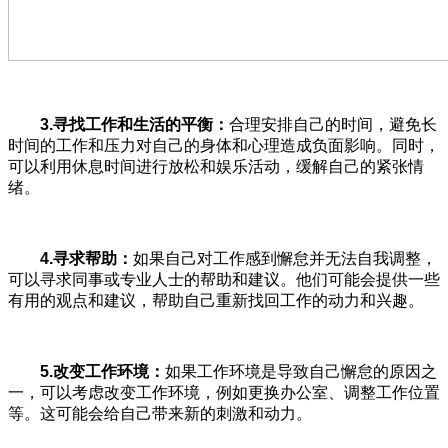
3.
寻找工作和生活的平衡：
合理安排自己的时间，避免长
时间的工作和压力对自己的身体和心理造成负面影响。同时，
可以利用休息时间进行放松和娱乐活动，缓解自己的紧张情
绪。
4.
寻求帮助：
如果自己对工作感到懈怠并无法自我调整，
可以寻求同事或专业人士的帮助和建议。他们可能会提供一些
有用的观点和建议，帮助自己重新找回工作的动力和兴趣。
5.
改变工作环境：
如果工作环境是导致自己懈怠的原因之
一，可以考虑改变工作环境，例如更换办公室、调整工作位置
等。这可能会给自己带来新的刺激和动力。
════════════════════
● **Work instruction**: Copy out each record shown above without alteration, skipping any picture.

● **Solution to this problem**:
3.
寻找工作和生活的平衡：
合理安排自己的时间，避免长
时间的工作和压力对自己的身体和心理造成负面影响。同时，
可以利用休息时间进行放松和娱乐活动，缓解自己的紧张情
绪。
4.
寻求帮助：
如果自己对工作感到懈怠并无法自我调整，
可以寻求同事或专业人士的帮助和建议。他们可能会提供一些
有用的观点和建议，帮助自己重新找回工作的动力和兴趣。
5.
改变工作环境：
如果工作环境是导致自己懈怠的原因之
一，可以考虑改变工作环境，例如更换办公室、调整工作位置
等。这可能会给自己带来新的刺激和动力。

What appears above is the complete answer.